McCarthy pleads with Republicans to stop infighting: 'Congress is not junior high'

Minority Leader Kevin McCarthy (D-Calif.) answers a question during his weekly press conference on Thursday, November 18, 2021.
Minority Leader Kevin McCarthy (D-Calif.) answers a question during his weekly press conference on Thursday, November 18, 2021.


House Minority Leader Kevin McCarthy (R-Calif.) on Wednesday pleaded with Republicans to stop attacking each other as they keep getting mired in nasty personal fights, admonishing them that "Congress is not junior high."

During a closed-door meeting with rank-and-file Republicans, McCarthy said that the intraparty squabbles among a handful of Republicans - primarily between the far-right flank and more moderate members - weren't helpful for the GOP as they seek to win back the majority in 2022.

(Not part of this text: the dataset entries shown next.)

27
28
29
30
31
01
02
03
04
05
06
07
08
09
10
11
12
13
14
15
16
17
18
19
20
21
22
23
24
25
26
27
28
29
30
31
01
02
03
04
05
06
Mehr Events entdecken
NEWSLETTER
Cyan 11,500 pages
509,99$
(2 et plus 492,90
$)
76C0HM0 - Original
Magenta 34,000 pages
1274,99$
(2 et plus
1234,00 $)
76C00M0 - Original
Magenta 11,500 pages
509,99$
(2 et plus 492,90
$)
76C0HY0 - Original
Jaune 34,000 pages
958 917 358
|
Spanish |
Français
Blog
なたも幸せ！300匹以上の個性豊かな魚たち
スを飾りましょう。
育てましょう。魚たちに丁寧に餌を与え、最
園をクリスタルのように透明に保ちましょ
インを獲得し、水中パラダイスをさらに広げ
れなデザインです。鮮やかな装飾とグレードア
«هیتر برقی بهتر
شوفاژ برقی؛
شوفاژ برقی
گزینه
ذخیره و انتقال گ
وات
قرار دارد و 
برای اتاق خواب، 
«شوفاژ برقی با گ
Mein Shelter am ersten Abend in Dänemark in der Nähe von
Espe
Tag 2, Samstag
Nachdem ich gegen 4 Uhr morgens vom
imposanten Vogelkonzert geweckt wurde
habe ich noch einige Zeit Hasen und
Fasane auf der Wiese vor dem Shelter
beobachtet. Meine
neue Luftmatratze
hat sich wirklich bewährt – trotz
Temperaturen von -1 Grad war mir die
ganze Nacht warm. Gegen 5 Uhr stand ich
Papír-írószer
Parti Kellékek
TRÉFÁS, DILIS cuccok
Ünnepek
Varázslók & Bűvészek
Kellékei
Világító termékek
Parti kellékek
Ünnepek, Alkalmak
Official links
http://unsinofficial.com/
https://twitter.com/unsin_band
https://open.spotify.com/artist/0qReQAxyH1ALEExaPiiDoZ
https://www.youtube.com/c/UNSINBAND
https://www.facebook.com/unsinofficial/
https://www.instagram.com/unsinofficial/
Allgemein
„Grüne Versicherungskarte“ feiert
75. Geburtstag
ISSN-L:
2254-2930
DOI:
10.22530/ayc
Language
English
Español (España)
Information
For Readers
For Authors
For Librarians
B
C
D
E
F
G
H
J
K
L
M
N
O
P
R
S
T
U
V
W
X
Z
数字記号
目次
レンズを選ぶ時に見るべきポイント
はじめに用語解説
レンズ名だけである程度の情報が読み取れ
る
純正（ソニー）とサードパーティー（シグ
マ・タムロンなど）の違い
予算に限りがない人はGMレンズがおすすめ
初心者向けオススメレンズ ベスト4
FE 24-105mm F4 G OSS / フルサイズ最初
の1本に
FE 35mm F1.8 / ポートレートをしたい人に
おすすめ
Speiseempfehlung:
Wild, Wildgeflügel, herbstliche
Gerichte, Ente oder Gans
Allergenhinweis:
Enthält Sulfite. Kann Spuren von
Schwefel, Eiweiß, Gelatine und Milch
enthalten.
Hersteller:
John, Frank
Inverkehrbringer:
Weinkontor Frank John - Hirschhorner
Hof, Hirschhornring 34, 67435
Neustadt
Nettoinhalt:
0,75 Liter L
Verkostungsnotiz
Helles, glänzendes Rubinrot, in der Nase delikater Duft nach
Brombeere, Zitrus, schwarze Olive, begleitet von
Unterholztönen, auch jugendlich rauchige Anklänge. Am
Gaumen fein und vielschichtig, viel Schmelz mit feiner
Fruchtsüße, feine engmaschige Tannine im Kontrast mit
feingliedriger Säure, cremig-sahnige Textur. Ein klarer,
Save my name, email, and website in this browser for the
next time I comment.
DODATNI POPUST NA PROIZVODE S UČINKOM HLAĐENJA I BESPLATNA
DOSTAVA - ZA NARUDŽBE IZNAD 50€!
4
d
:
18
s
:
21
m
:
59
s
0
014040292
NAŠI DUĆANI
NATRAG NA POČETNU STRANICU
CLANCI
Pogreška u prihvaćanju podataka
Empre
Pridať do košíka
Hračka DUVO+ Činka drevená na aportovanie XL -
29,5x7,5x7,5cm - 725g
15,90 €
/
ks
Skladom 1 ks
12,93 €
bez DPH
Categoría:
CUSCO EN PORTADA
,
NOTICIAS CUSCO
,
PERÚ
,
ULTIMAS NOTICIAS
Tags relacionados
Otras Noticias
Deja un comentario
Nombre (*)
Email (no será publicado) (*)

While "99 percent were doing the right thing," McCarthy said, he urged the remaining 1 percent of his GOP conference to stop the infighting and to quit talking publicly about a Speaker's race that is more than a year away, according to a source in the room.

McCarthy did not name any names in the meeting, but his remarks appeared to be aimed at conservative rabble rousers like Reps. Marjorie Taylor Greene (R-Ga.) and Matt Gaetz (R-Fla.), who have said McCarthy doesn't yet have the votes within the GOP conference to be Speaker if they win the House majority.

His comments generated audible grumbling from a trio of Trump loyalists - Greene, Gaetz and Rep. Lauren Boebert (R-Colo.) - who were sitting together in the meeting, according to a GOP lawmaker.

"Congress is not junior high," McCarthy admonished his members, adding that Republicans had a higher calling in Washington and that they have a chance in next year's midterms to change the world.

Republicans only have to flip five seats to win the House majority in next year's elections. But they've remained mired in infighting in recent weeks despite efforts to focus on messaging against Democrats' social spending and climate package.

The latest flareup came on Tuesday, when Greene and Rep. Nancy Mace (R-S.C.) spent much of the day launching personal attacks at each other via Twitter.

The fight began when Mace said during a CNN interview over the weekend that she condemned Islamophobic comments from Boebert suggesting that Rep. Ilhan Omar (D-Minn.), one of the first Muslim women elected to Congress, could be a terrorist.

Mace's comments drew the ire of Greene, who tweeted that the first-term South Carolina lawmaker is "the trash in the GOP conference."

Mace fired back - using bat, excrement and clown emoji - that Greene was "batshit crazy."

McCarthy has repeatedly tried to tamp down fires within the House GOP conference over the past few weeks, to limited avail.

Two weeks ago, McCarthy tried to quash a push from some far-right members to take away committee assignments from the 13 House Republicans who voted with Democrats for the bipartisan infrastructure bill.

That came the same week that two Republicans, Reps. Adam Kinzinger (Ill.) and Liz Cheney (Wyo.), voted with Democrats to censure Rep. Paul Gosar (R-Ariz.) and remove him from committees for posting an edited anime video that depicted him killing Rep. Alexandria Ocasio-Cortez (D-N.Y.).